■ **WORK TO BE COMPLETED**: Strip out the pictures and output each remaining line of the data word for word.
———
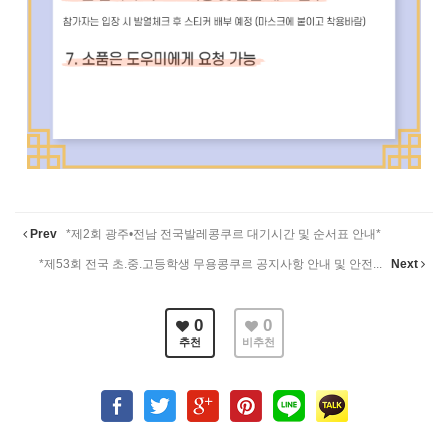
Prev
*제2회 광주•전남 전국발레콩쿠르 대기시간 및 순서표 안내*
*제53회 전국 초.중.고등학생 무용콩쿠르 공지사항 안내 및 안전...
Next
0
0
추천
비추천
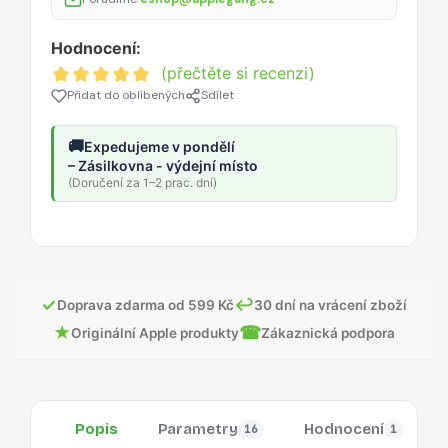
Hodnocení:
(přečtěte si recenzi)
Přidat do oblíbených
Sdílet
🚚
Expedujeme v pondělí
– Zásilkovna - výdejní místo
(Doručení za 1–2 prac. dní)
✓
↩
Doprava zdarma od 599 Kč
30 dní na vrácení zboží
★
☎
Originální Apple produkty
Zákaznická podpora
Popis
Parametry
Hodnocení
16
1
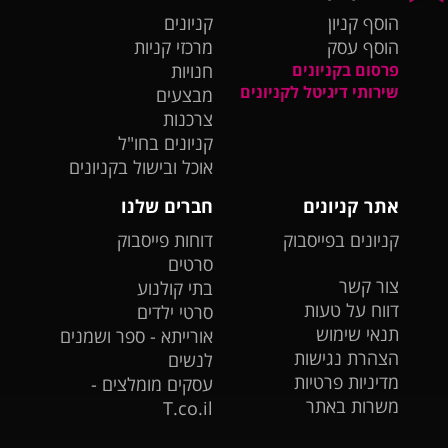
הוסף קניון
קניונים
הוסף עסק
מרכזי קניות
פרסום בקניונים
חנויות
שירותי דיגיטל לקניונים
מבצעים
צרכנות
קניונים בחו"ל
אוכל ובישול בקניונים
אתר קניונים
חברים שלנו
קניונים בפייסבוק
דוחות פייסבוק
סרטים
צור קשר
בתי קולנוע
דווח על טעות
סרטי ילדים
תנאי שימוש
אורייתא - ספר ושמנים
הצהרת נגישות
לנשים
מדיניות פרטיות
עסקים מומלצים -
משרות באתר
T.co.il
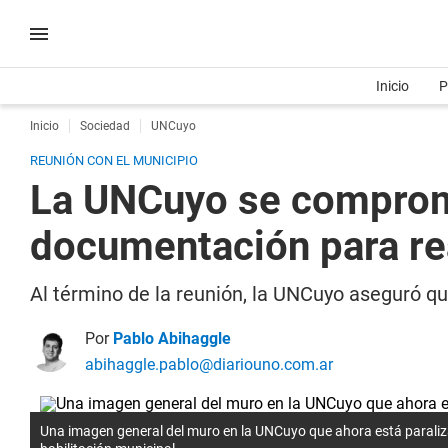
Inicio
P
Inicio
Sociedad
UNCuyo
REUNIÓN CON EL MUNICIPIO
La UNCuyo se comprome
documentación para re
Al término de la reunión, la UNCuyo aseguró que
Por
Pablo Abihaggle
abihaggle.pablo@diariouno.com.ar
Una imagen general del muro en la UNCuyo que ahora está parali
———
■ **ANSWER FOR THIS EXERCISE**:
Prev
*제2회 광주•전남 전국발레콩쿠르 대기시간 및 순서표 안내*
*제53회 전국 초.중.고등학생 무용콩쿠르 공지사항 안내 및 안전...
Next
0
0
추천
비추천
Hodnocení:
(přečtěte si recenzi)
Přidat do oblíbených
Sdílet
🚚
Expedujeme v pondělí
– Zásilkovna - výdejní místo
(Doručení za 1–2 prac. dní)
✓
↩
Doprava zdarma od 599 Kč
30 dní na vrácení zboží
★
☎
Originální Apple produkty
Zákaznická podpora
Popis
Parametry
Hodnocení
16
1
הוסף קניון
קניונים
הוסף עסק
מרכזי קניות
פרסום בקניונים
חנויות
שירותי דיגיטל לקניונים
מבצעים
צרכנות
קניונים בחו"ל
אוכל ובישול בקניונים
אתר קניונים
חברים שלנו
קניונים בפייסבוק
דוחות פייסבוק
סרטים
צור קשר
בתי קולנוע
דווח על טעות
סרטי ילדים
תנאי שימוש
אורייתא - ספר ושמנים
הצהרת נגישות
לנשים
מדיניות פרטיות
עסקים מומלצים -
משרות באתר
T.co.il
Inicio
P
Inicio
Sociedad
UNCuyo
REUNIÓN CON EL MUNICIPIO
La UNCuyo se comprome
documentación para re
Al término de la reunión, la UNCuyo aseguró que
Por
Pablo Abihaggle
abihaggle.pablo@diariouno.com.ar
Una imagen general del muro en la UNCuyo que ahora está parali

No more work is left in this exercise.